By default, adapt() refines only the single worst axis per iteration. Set refine_all=True to refine all axes whose error exceeds tol / ndims in a single step. This can converge faster for problems that are equally under-resolved in all directions, but uses more points per step:

result = adapt(grid, my_func, tol=1e-4, refine_all=True)

The AdaptationResult

adapt() returns an AdaptationResult dataclass with the following fields:

Field	Type	Description
grid	Grid	The adapted grid
f	NDArray	Function evaluated on the final grid
errors	dict[int, float]	Per-axis error estimates on the final grid
global_error	float	Global error estimate on the final grid
iterations	int	Number of adaptation iterations performed
converged	bool	Whether the tolerance was met
history	list[dict]	Per-iteration diagnostics

Inspecting the history

The history list contains one dictionary per iteration with the grid shape, global error, axis errors, and which axes were refined:

for record in result.history:
    print(f"Iteration {record['iteration']}: "
          f"shape={record['shape']}, "
          f"global_error={record['global_error']:.2e}")

Manual control with ErrorEstimator

For full control over the refinement loop, use the ErrorEstimator class directly. This is useful when you want to combine error estimation with custom refinement logic:

grid = Grid(
    create_axis(AxisType.CHEBYSHEV, 15, 0.0, 1.0),
    create_axis(AxisType.CHEBYSHEV, 15, 0.0, 1.0),
)

def my_func(g):
    X, Y = g.meshed_coords
    return np.exp(-10 * ((X - 0.5)**2 + (Y - 0.5)**2))

est = ErrorEstimator(grid, my_func, norm="max")

# Global error (refine all axes, compare)
print(f"Global error: {est.global_error():.2e}")

# Per-axis errors
errors = est.per_axis_errors()
for axis_idx, err in errors.items():
    print(f"  Axis {axis_idx}: {err:.2e}")
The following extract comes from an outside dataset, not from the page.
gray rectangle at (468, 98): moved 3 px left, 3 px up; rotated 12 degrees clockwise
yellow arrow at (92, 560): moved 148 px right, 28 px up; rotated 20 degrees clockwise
# Which axis needs refinement most?
worst = est.axis_needing_refinement()
print(f"Refine axis: {worst}")

ErrorEstimator methods

• global_error(refinement_factor=2.0) – refine all axes, measure total difference

• per_axis_errors(refinement_factor=2.0) – refine each axis independently, return {axis_index: error} dict

• axis_needing_refinement(refinement_factor=2.0) – return the index of the axis with the largest error, or None if fully resolved

• f_current – the cached function evaluation on the current grid

Custom refinement loop

tol = 1e-5

while True:
    est = ErrorEstimator(grid, my_func, norm="max")
    if est.global_error() < tol:
        print(f"Converged with shape {grid.shape}")
        break

    worst_axis = est.axis_needing_refinement()
    if worst_axis is None:
        break

    grid = grid.refine_axis(worst_axis, factor=1.5)
    print(f"Refined axis {worst_axis} -> shape {grid.shape}")

Why per-axis refinement?

Tensor-product grids have a key structural advantage: all numgrids operators (differentiation, integration, interpolation) work directly on the grid without any special treatment for non-uniform cell sizes. Refining individual axes preserves this structure while allowing anisotropic resolution.

Consider a boundary layer problem where the solution changes rapidly near \(x = 0\) but is smooth in \(y\). Per-axis refinement can give axis 0 two hundred points while keeping axis 1 at twenty, for a total of 4,000 grid points. Cell-based refinement of a uniform grid to the same resolution near \(x = 0\) would require a much larger point count or complex data structures.

Note

The error estimator compares solutions at different resolutions. Your func callable is evaluated multiple times per iteration (once per axis plus once for the global estimate). For expensive functions (e.g. PDE solvers), consider using a coarser initial grid or a larger tolerance to reduce the total number of function evaluations.